** Opening EXCERPTED RECORDS block **

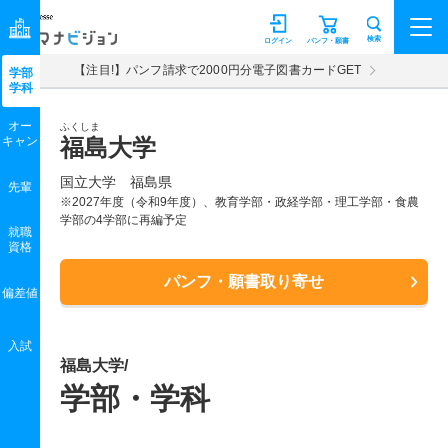
マナビジョン
検索
ログイン
パンフ・願書
【注目!】パンフ請求で2000円分電子図書カードGET
学部
学科
オー
ふくしま
キャン
福島大学
国立大学 福島県
先輩
※2027年度（令和9年度）、教育学部・政経学部・理工学部・食農
学部の4学部に再編予定
就職
資格
パンフ・願書取り寄せ
偏差値
入試
福島大学/
学部・学科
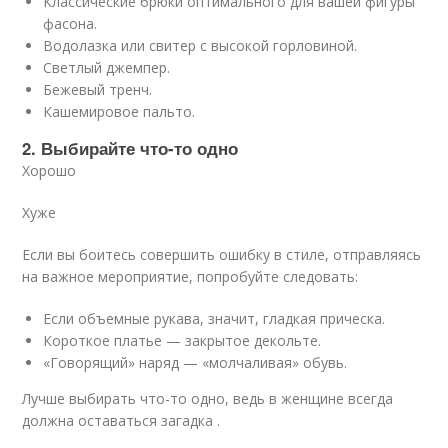
Классические брюки оптимального для вашей фигуры
фасона.
Водолазка или свитер с высокой горловиной.
Светлый джемпер.
Бежевый тренч.
Кашемировое пальто.
2. Выбирайте что-то одно
Хорошо
Хуже
Если вы боитесь совершить ошибку в стиле, отправляясь
на важное мероприятие, попробуйте следовать:
Если объемные рукава, значит, гладкая прическа.
Короткое платье — закрытое декольте.
«Говорящий» наряд — «молчаливая» обувь.
Лучше выбирать что-то одно, ведь в женщине всегда
должна оставаться загадка .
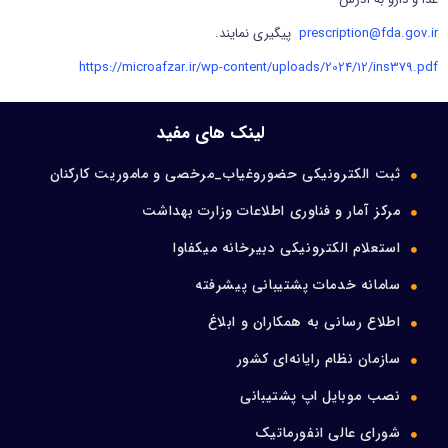
prescription@fda.gov.ir
پیگیری نمایند.
https://microafzar.ir/wp-content/uploads/2024/12/ins379.pdf
لینک های مفید
ثبت الکترونیکی حضوروغیاب_مرخصی و ماموریت کارکنان
مرکز آمار و فناوری اطلاعات وزارت بهداشت
استعلام الکترونیکی دبیرخانه میکفاوا
سامانه خدمات پشتیبانی پیشرفته
اطلاع رسانی به همکاران و ابلاغ
سازمان نظام رایانه‌ای کشور
نصب موبایل اپ پشتیبانی
شورای عالی انفورماتیک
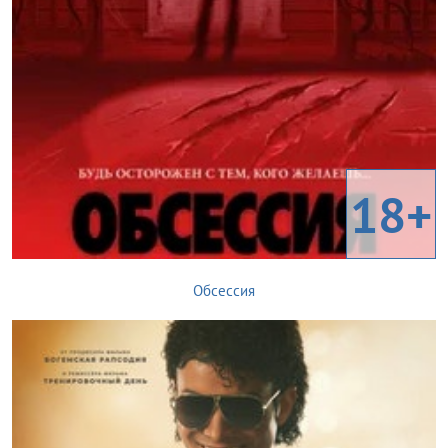
18+
Обсессия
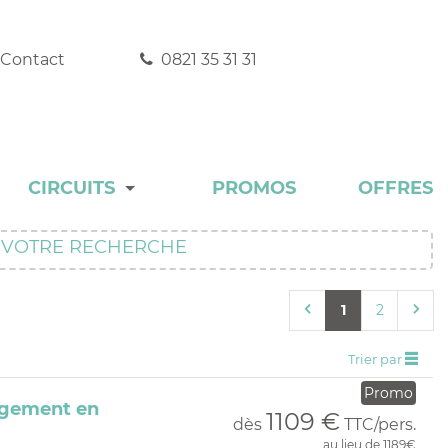
Contact
0821 35 31 31
CIRCUITS
PROMOS
OFFRES
DÉCOUVERTE
VOTRE RECHERCHE
EXPERT
1
2
INCONTOURNABLE
Trier par
RANDONNÉE
Promo
Logement en
AUTOTOUR
1109 €
dès
TTC/pers.
au lieu de 1189€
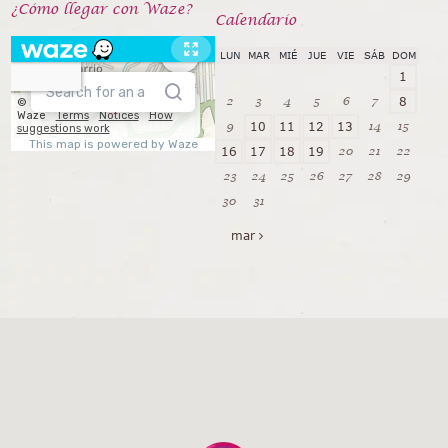
¿Cómo llegar con Waze?
Calendarío
LUN
MAR
MIÉ
JUE
VIE
SÁB
DOM
1
2
3
4
5
6
7
8
9
14
15
10
11
12
13
20
21
22
16
17
18
19
23
24
25
26
27
28
29
30
31
mar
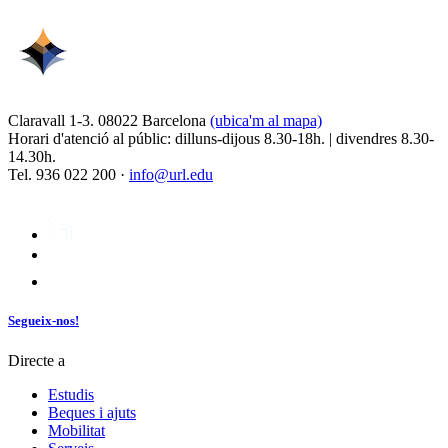
Claravall 1-3. 08022 Barcelona
(ubica'm al mapa)
Horari d'atenció al públic: dilluns-dijous 8.30-18h. | divendres 8.30-
14.30h.
Tel. 936 022 200 ·
info@url.edu
Segueix-nos!
Directe a
Estudis
Beques i ajuts
Mobilitat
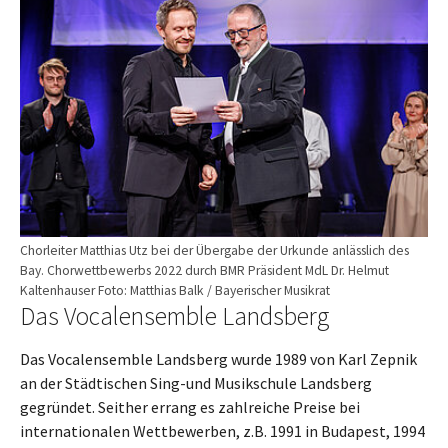
Chorleiter Matthias Utz bei der Übergabe der Urkunde anlässlich des
Bay. Chorwettbewerbs 2022 durch BMR Präsident MdL Dr. Helmut
Kaltenhauser Foto: Matthias Balk / Bayerischer Musikrat
Das Vocalensemble Landsberg
Das Vocalensemble Landsberg wurde 1989 von Karl Zepnik
an der Städtischen Sing-und Musikschule Landsberg
gegründet. Seither errang es zahlreiche Preise bei
internationalen Wettbewerben, z.B. 1991 in Budapest, 1994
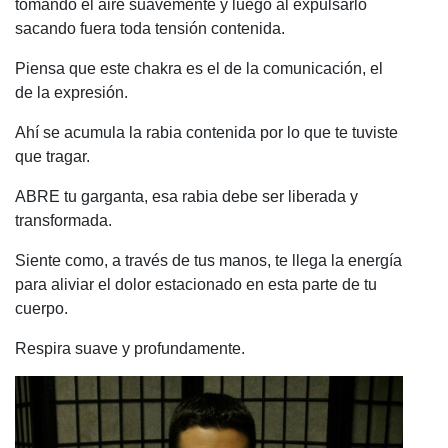
tomando el aire suavemente y luego al expulsarlo
sacando fuera toda tensión contenida.
Piensa que este chakra es el de la comunicación, el
de la expresión.
Ahí se acumula la rabia contenida por lo que te tuviste
que tragar.
ABRE tu garganta, esa rabia debe ser liberada y
transformada.
Siente como, a través de tus manos, te llega la energía
para aliviar el dolor estacionado en esta parte de tu
cuerpo.
Respira suave y profundamente.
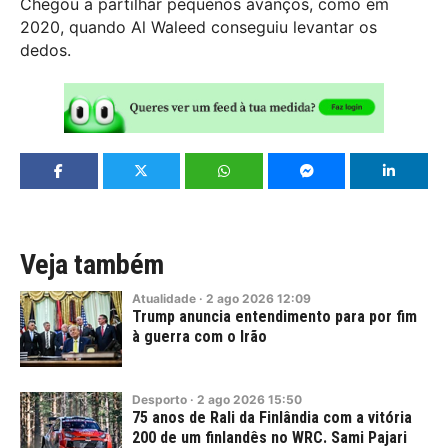
Chegou a partilhar pequenos avanços, como em
2020, quando Al Waleed conseguiu levantar os
dedos.
Veja também
Atualidade
·
2
ago
2026
12:09
Trump anuncia entendimento para por fim
à guerra com o Irão
Desporto
·
2
ago
2026
15:50
75 anos de Rali da Finlândia com a vitória
200 de um finlandês no WRC. Sami Pajari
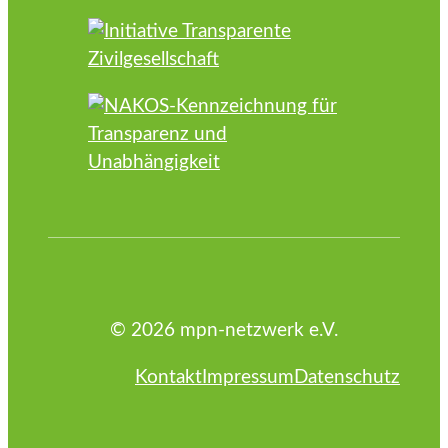
© 2026 mpn-netzwerk e.V.
Kontakt
Impressum
Datenschutz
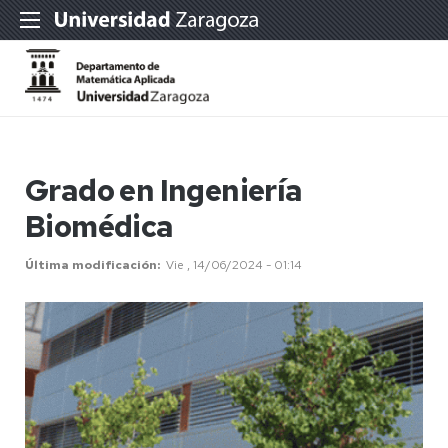
Grado en Ingeniería
Biomédica
Última modificación
Vie , 14/06/2024 - 01:14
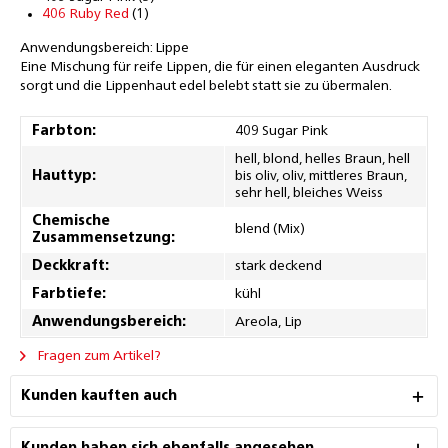
406 Ruby Red
(1)
Anwendungsbereich: Lippe
Eine Mischung für reife Lippen, die für einen eleganten Ausdruck
sorgt und die Lippenhaut edel belebt statt sie zu übermalen.
Farbton:
409 Sugar Pink
hell, blond, helles Braun, hell
Hauttyp:
bis oliv, oliv, mittleres Braun,
sehr hell, bleiches Weiss
Chemische
blend (Mix)
Zusammensetzung:
Deckkraft:
stark deckend
Farbtiefe:
kühl
Anwendungsbereich:
Areola, Lip
Fragen zum Artikel?
Kunden kauften auch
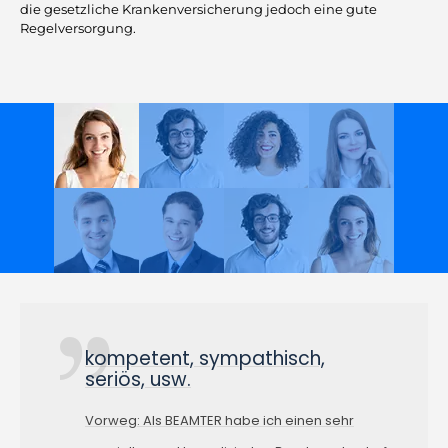
die gesetzliche Krankenversicherung jedoch eine gute
Regelversorgung.
kompetent, sympathisch,
seriös, usw.
Vorweg: Als BEAMTER habe ich einen sehr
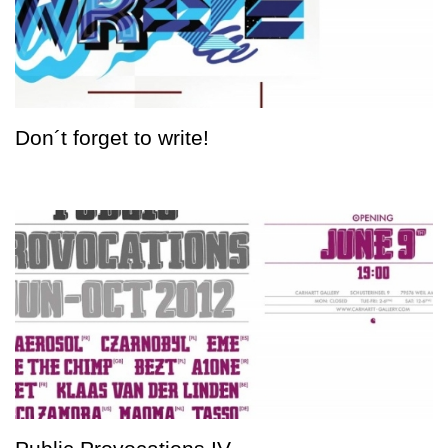
Don´t forget to write!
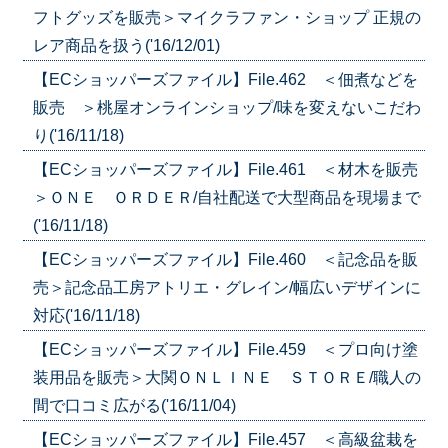
フトグッズを販売＞マイクラファン・ショップ 正規の
レア商品を扱う('16/12/01)
【ECショッパーズファイル】File.462 ＜佃煮などを
販売 ＞桃屋オンラインショップ/味を変えないこだわ
り('16/11/18)
【ECショッパーズファイル】File.461 ＜材木を販売
＞ＯＮＥ ＯＲＤＥＲ/自社配送で大型商品を現場まで
('16/11/18)
【ECショッパーズファイル】File.460 ＜記念品を販
売＞記念品工房アトリエ・グレイン/幅広いデザインに
対応('16/11/18)
【ECショッパーズファイル】File.459 ＜プロ向け塗
装用品を販売＞大関ＯＮＬＩＮＥ ＳＴＯＲＥ/職人の
間で口コミ広がる('16/11/04)
【ECショッパーズファイル】File.457 ＜高級盆栽を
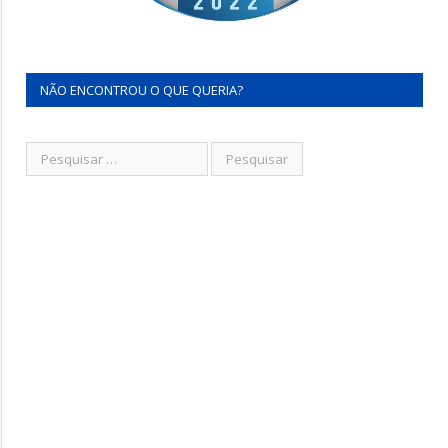
NÃO ENCONTROU O QUE QUERIA?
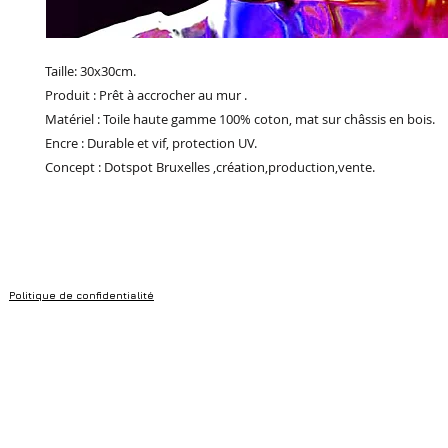
Taille: 30x30cm.
Produit : Prêt à accrocher au mur .
Matériel : Toile haute gamme 100% coton, mat sur châssis en bois.
Encre : Durable et vif, protection UV.
Concept : Dotspot Bruxelles ,création,production,vente.
Politique de confidentialité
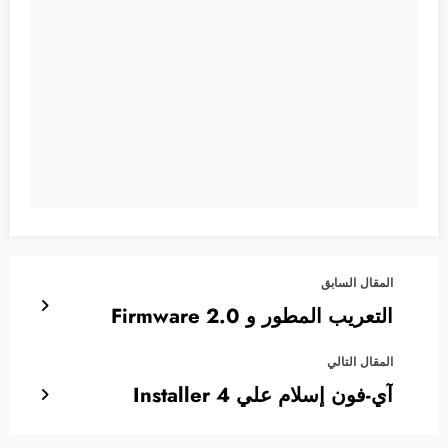
المقال السابق
التعريب المطور و Firmware 2.0
المقال التالي
آي-فون إسلام علي Installer 4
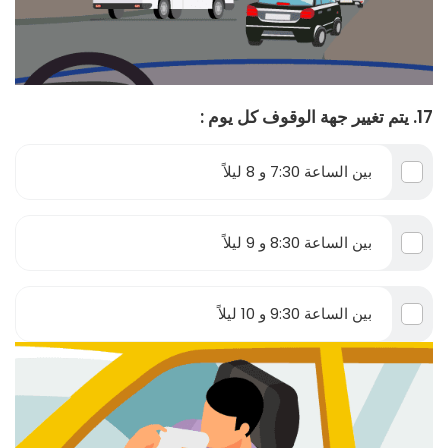
17. يتم تغيير جهة الوقوف كل يوم :
بين الساعة 7:30 و 8 ليلاً
بين الساعة 8:30 و 9 ليلاً
بين الساعة 9:30 و 10 ليلاً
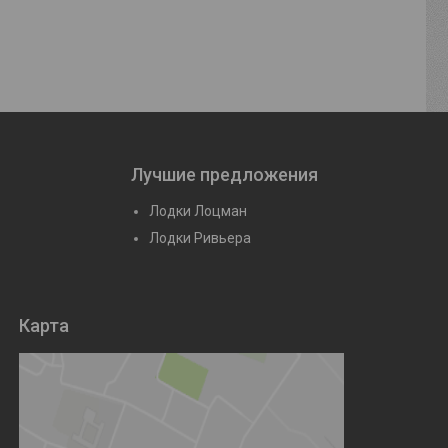
Лучшие предложения
Лодки Лоцман
Лодки Ривьера
Карта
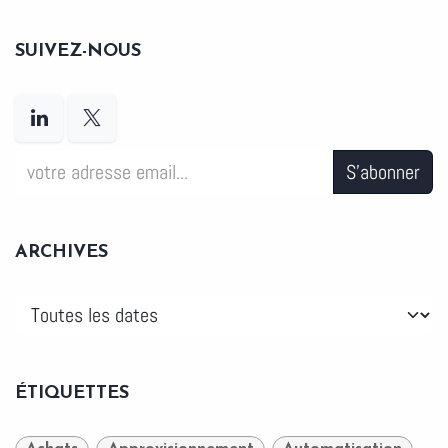
SUIVEZ-NOUS
S'abonner
ARCHIVES
ÉTIQUETTES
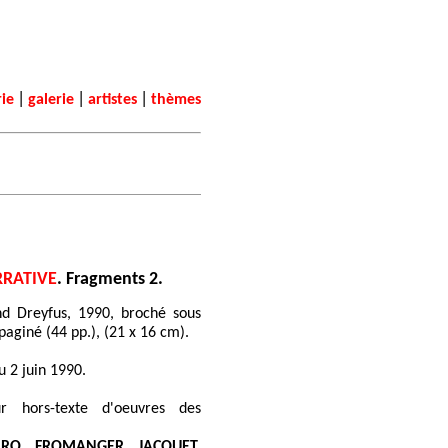
|
|
|
rie
galerie
artistes
thèmes
RRATIVE
. Fragments 2.
nd Dreyfus, 1990, broché sous
paginé (44 pp.), (21 x 16 cm).
u 2 juin 1990.
ur hors-texte d'oeuvres des
RO, FROMANGER, JACQUET,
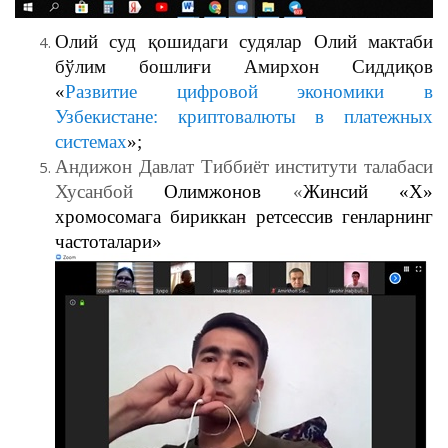
Олий суд қошидаги судялар Олий мактаби
бўлим бошлиғи Амирхон Сиддиқов
«
Развитие цифровой экономики в
Узбекистане: криптовалюты в платежных
системах
»;
Андижон Давлат Тиббиёт институти талабаси
Хусанбой
Олимжонов
«
Жинсий «Х»
хромосомага бириккан ретсессив генларнинг
частоталари»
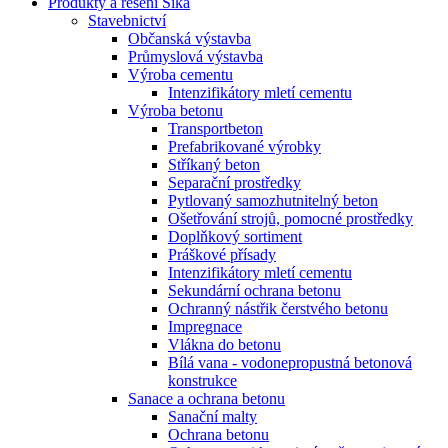
Produkty a řešení Sika
Stavebnictví
Občanská výstavba
Průmyslová výstavba
Výroba cementu
Intenzifikátory mletí cementu
Výroba betonu
Transportbeton
Prefabrikované výrobky
Stříkaný beton
Separační prostředky
Pytlovaný samozhutnitelný beton
Ošetřování strojů, pomocné prostředky
Doplňkový sortiment
Práškové přísady
Intenzifikátory mletí cementu
Sekundární ochrana betonu
Ochranný nástřik čerstvého betonu
Impregnace
Vlákna do betonu
Bílá vana - vodonepropustná betonová
konstrukce
Sanace a ochrana betonu
Sanační malty
Ochrana betonu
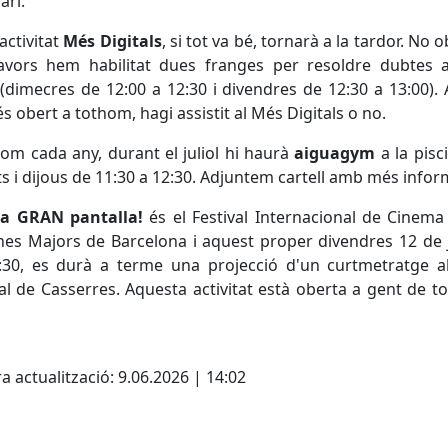
ari.
'activitat
Més Digitals
, si tot va bé, tornarà a la tardor. No 
llavors hem habilitat dues franges per resoldre dubtes 
(dimecres de 12:00 a 12:30 i divendres de 12:30 a 13:00).
és obert a tothom, hagi assistit al Més Digitals o no.
Com cada any, durant el juliol hi haurà
aiguagym
a la pisci
s i dijous de 11:30 a 12:30. Adjuntem cartell amb més infor
La GRAN pantalla!
és el Festival Internacional de Cinema
es Majors de Barcelona i aquest proper divendres 12 de 
:30, es durà a terme una projecció d'un curtmetratge a
al de Casserres. Aquesta activitat està oberta a gent de to
cebook
X
a actualització: 9.06.2026 | 14:02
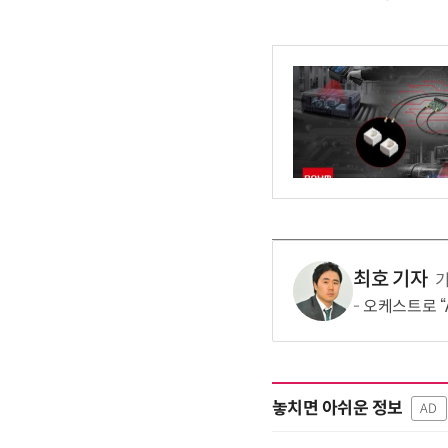
최호 기자
오케스트로 “A
놓치면 아쉬운 정보
AD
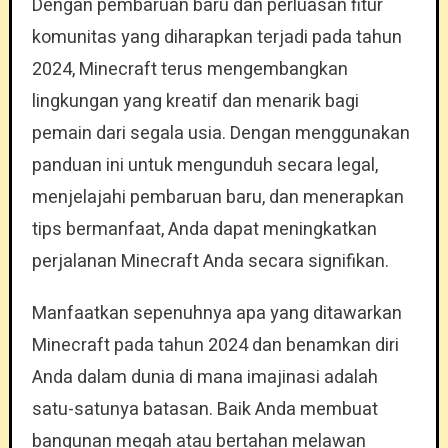
Dengan pembaruan baru dan perluasan fitur
komunitas yang diharapkan terjadi pada tahun
2024, Minecraft terus mengembangkan
lingkungan yang kreatif dan menarik bagi
pemain dari segala usia. Dengan menggunakan
panduan ini untuk mengunduh secara legal,
menjelajahi pembaruan baru, dan menerapkan
tips bermanfaat, Anda dapat meningkatkan
perjalanan Minecraft Anda secara signifikan.
Manfaatkan sepenuhnya apa yang ditawarkan
Minecraft pada tahun 2024 dan benamkan diri
Anda dalam dunia di mana imajinasi adalah
satu-satunya batasan. Baik Anda membuat
bangunan megah atau bertahan melawan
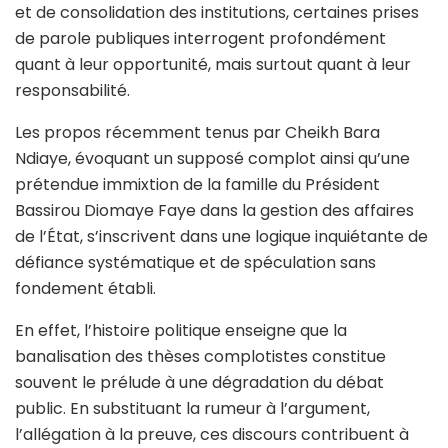
et de consolidation des institutions, certaines prises
de parole publiques interrogent profondément
quant à leur opportunité, mais surtout quant à leur
responsabilité.
Les propos récemment tenus par Cheikh Bara
Ndiaye, évoquant un supposé complot ainsi qu’une
prétendue immixtion de la famille du Président
Bassirou Diomaye Faye dans la gestion des affaires
de l’État, s’inscrivent dans une logique inquiétante de
défiance systématique et de spéculation sans
fondement établi.
En effet, l’histoire politique enseigne que la
banalisation des thèses complotistes constitue
souvent le prélude à une dégradation du débat
public. En substituant la rumeur à l’argument,
l’allégation à la preuve, ces discours contribuent à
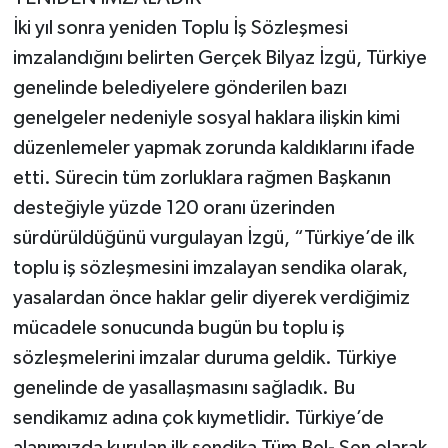
İki yıl sonra yeniden Toplu İş Sözleşmesi
imzalandığını belirten Gerçek Bilyaz İzgü, Türkiye
genelinde belediyelere gönderilen bazı
genelgeler nedeniyle sosyal haklara ilişkin kimi
düzenlemeler yapmak zorunda kaldıklarını ifade
etti. Sürecin tüm zorluklara rağmen Başkanın
desteğiyle yüzde 120 oranı üzerinden
sürdürüldüğünü vurgulayan İzgü, “Türkiye’de ilk
toplu iş sözleşmesini imzalayan sendika olarak,
yasalardan önce haklar gelir diyerek verdiğimiz
mücadele sonucunda bugün bu toplu iş
sözleşmelerini imzalar duruma geldik. Türkiye
genelinde de yasallaşmasını sağladık. Bu
sendikamız adına çok kıymetlidir. Türkiye’de
alanımızda kurulan ilk sendika Tüm Bel- Sen olarak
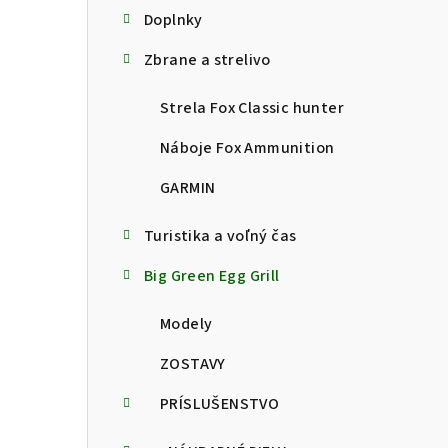
Doplnky
Zbrane a strelivo
Strela Fox Classic hunter
Náboje Fox Ammunition
GARMIN
Turistika a voľný čas
Big Green Egg Grill
Modely
ZOSTAVY
PRÍSLUŠENSTVO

** Closing EXCERPTED RECORDS block **

WHAT IS EXPECTED: The result is a copy of every line above where the word "Digitals" shows up.

ANSWER SECTION:
Més Digitals
és obert a tothom, hagi assistit al Més Digitals o no.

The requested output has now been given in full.